DESCRIPTION OF THE TASK:
Exclude the pictures, then copy all remaining records exactly.

EXERCISE INPUT:
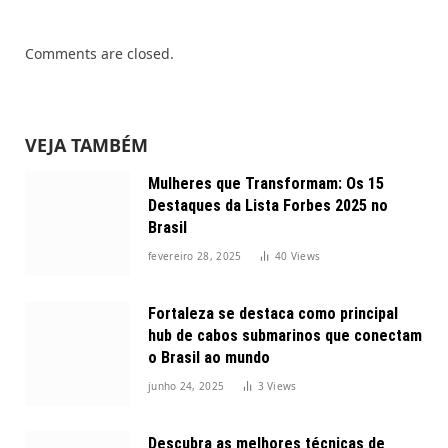
Comments are closed.
VEJA TAMBÉM
Mulheres que Transformam: Os 15
Destaques da Lista Forbes 2025 no
Brasil
fevereiro 28, 2025
40
Views
Fortaleza se destaca como principal
hub de cabos submarinos que conectam
o Brasil ao mundo
junho 24, 2025
3
Views
Descubra as melhores técnicas de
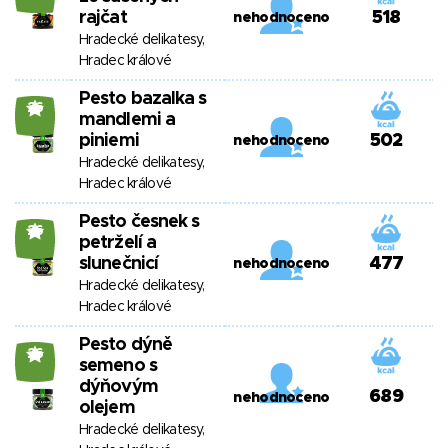
rajčat
518
nehodnoceno
Hradecké delikatesy,
Hradec králové
Pesto bazalka s
26
mandlemi a
piniemi
502
nehodnoceno
Hradecké delikatesy,
Hradec králové
Pesto česnek s
26
petrželí a
slunečnicí
477
nehodnoceno
Hradecké delikatesy,
Hradec králové
Pesto dýně
26
semeno s
dýňovým
689
nehodnoceno
olejem
Hradecké delikatesy,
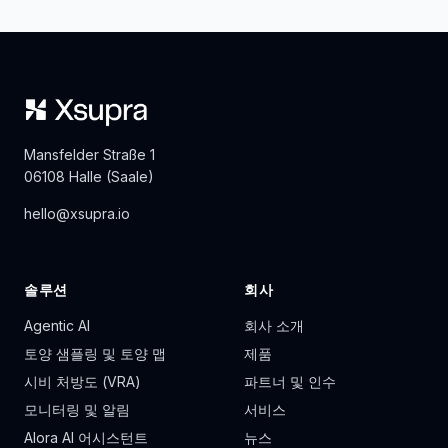
Mansfelder Straße 1
06108 Halle (Saale)
hello@xsupra.io
솔루션
회사
Agentic AI
회사 소개
토양 샘플링 및 토양 맵
제품
시비 처방도 (VRA)
파트너 및 인수
모니터링 및 알림
서비스
Alora AI 어시스턴트
뉴스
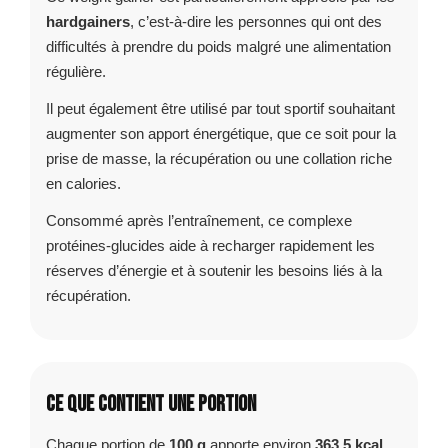
hardgainers
, c’est-à-dire les personnes qui ont des
difficultés à prendre du poids malgré une alimentation
régulière.
Il peut également être utilisé par tout sportif souhaitant
augmenter son apport énergétique, que ce soit pour la
prise de masse, la récupération ou une collation riche
en calories.
Consommé après l’entraînement, ce complexe
protéines-glucides aide à recharger rapidement les
réserves d’énergie et à soutenir les besoins liés à la
récupération.
Ce que contient une portion
Chaque portion de
100 g
apporte environ
363,5 kcal
,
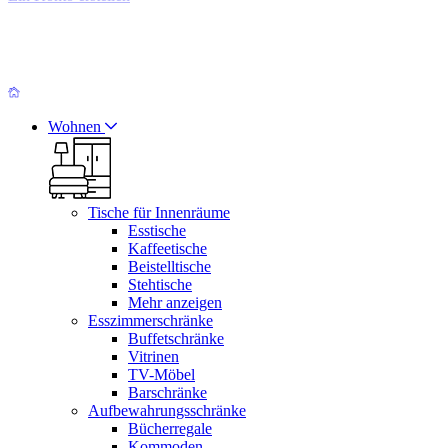
Wohnen
Tische für Innenräume
Esstische
Kaffeetische
Beistelltische
Stehtische
Mehr anzeigen
Esszimmerschränke
Buffetschränke
Vitrinen
TV-Möbel
Barschränke
Aufbewahrungsschränke
Bücherregale
Kommoden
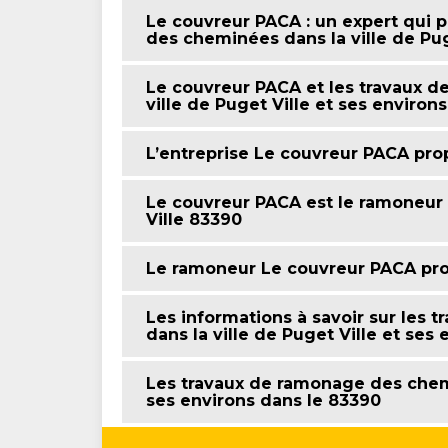
Le couvreur PACA : un expert qui p
des cheminées dans la ville de Pug
Le couvreur PACA et les travaux d
ville de Puget Ville et ses environ
L’entreprise Le couvreur PACA pro
Le couvreur PACA est le ramoneur p
Ville 83390
Le ramoneur Le couvreur PACA pr
Les informations à savoir sur les
dans la ville de Puget Ville et ses 
Les travaux de ramonage des chemi
ses environs dans le 83390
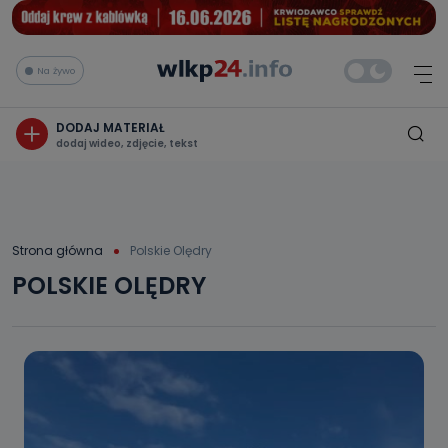
Na żywo
DODAJ MATERIAŁ
dodaj wideo, zdjęcie, tekst
Strona główna
Polskie Olędry
POLSKIE OLĘDRY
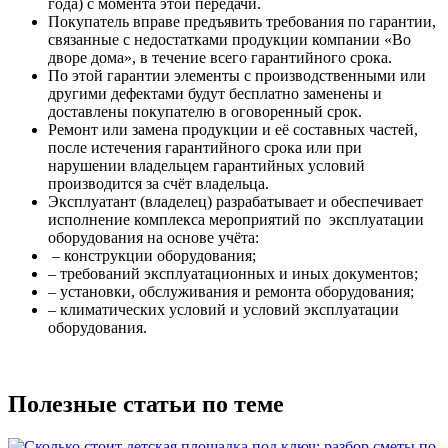
года) с момента этой передачи.
Покупатель вправе предъявить требования по гарантии,
связанные с недостатками продукции компании «Во
дворе дома», в течение всего гарантийного срока.
По этой гарантии элементы с производственными или
другими дефектами будут бесплатно заменены и
доставлены покупателю в оговоренный срок.
Ремонт или замена продукции и её составных частей,
после истечения гарантийного срока или при
нарушении владельцем гарантийных условий
производится за счёт владельца.
Эксплуатант (владелец) разрабатывает и обеспечивает
исполнение комплекса мероприятий по эксплуатации
оборудования на основе учёта:
– конструкции оборудования;
– требований эксплуатационных и иных документов;
– установки, обслуживания и ремонта оборудования;
– климатических условий и условий эксплуатации
оборудования.
Полезные статьи по теме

REPLY TO THE TASK:
Comments are closed.
VEJA TAMBÉM
Mulheres que Transformam: Os 15
Destaques da Lista Forbes 2025 no
Brasil
fevereiro 28, 2025
40
Views
Fortaleza se destaca como principal
hub de cabos submarinos que conectam
o Brasil ao mundo
junho 24, 2025
3
Views
Descubra as melhores técnicas de
rajčat
518
nehodnoceno
Hradecké delikatesy,
Hradec králové
Pesto bazalka s
26
mandlemi a
piniemi
502
nehodnoceno
Hradecké delikatesy,
Hradec králové
Pesto česnek s
26
petrželí a
slunečnicí
477
nehodnoceno
Hradecké delikatesy,
Hradec králové
Pesto dýně
26
semeno s
dýňovým
689
nehodnoceno
olejem
Hradecké delikatesy,
Mansfelder Straße 1
06108 Halle (Saale)
hello@xsupra.io
솔루션
회사
Agentic AI
회사 소개
토양 샘플링 및 토양 맵
제품
시비 처방도 (VRA)
파트너 및 인수
모니터링 및 알림
서비스
Alora AI 어시스턴트
뉴스
hardgainers
, c’est-à-dire les personnes qui ont des
difficultés à prendre du poids malgré une alimentation
régulière.
Il peut également être utilisé par tout sportif souhaitant
augmenter son apport énergétique, que ce soit pour la
prise de masse, la récupération ou une collation riche
en calories.
Consommé après l’entraînement, ce complexe
protéines-glucides aide à recharger rapidement les
réserves d’énergie et à soutenir les besoins liés à la
récupération.
Ce que contient une portion
Chaque portion de
100 g
apporte environ
363,5 kcal
,
Wohnen
Tische für Innenräume
Esstische
Kaffeetische
Beistelltische
Stehtische
Mehr anzeigen
Esszimmerschränke
Buffetschränke
Vitrinen
TV-Möbel
Barschränke
Aufbewahrungsschränke
Bücherregale
Kommoden
Le couvreur PACA : un expert qui p
des cheminées dans la ville de Pug
Le couvreur PACA et les travaux d
ville de Puget Ville et ses environ
L’entreprise Le couvreur PACA pro
Le couvreur PACA est le ramoneur p
Ville 83390
Le ramoneur Le couvreur PACA pr
Les informations à savoir sur les
dans la ville de Puget Ville et ses 
Les travaux de ramonage des chemi
ses environs dans le 83390
Na żywo
DODAJ MATERIAŁ
dodaj wideo, zdjęcie, tekst
Strona główna
Polskie Olędry
POLSKIE OLĘDRY
года) с момента этой передачи.
Покупатель вправе предъявить требования по гарантии,
связанные с недостатками продукции компании «Во
дворе дома», в течение всего гарантийного срока.
По этой гарантии элементы с производственными или
другими дефектами будут бесплатно заменены и
доставлены покупателю в оговоренный срок.
Ремонт или замена продукции и её составных частей,
после истечения гарантийного срока или при
нарушении владельцем гарантийных условий
производится за счёт владельца.
Эксплуатант (владелец) разрабатывает и обеспечивает
исполнение комплекса мероприятий по эксплуатации
оборудования на основе учёта:
– конструкции оборудования;
– требований эксплуатационных и иных документов;
– установки, обслуживания и ремонта оборудования;
– климатических условий и условий эксплуатации
оборудования.
Полезные статьи по теме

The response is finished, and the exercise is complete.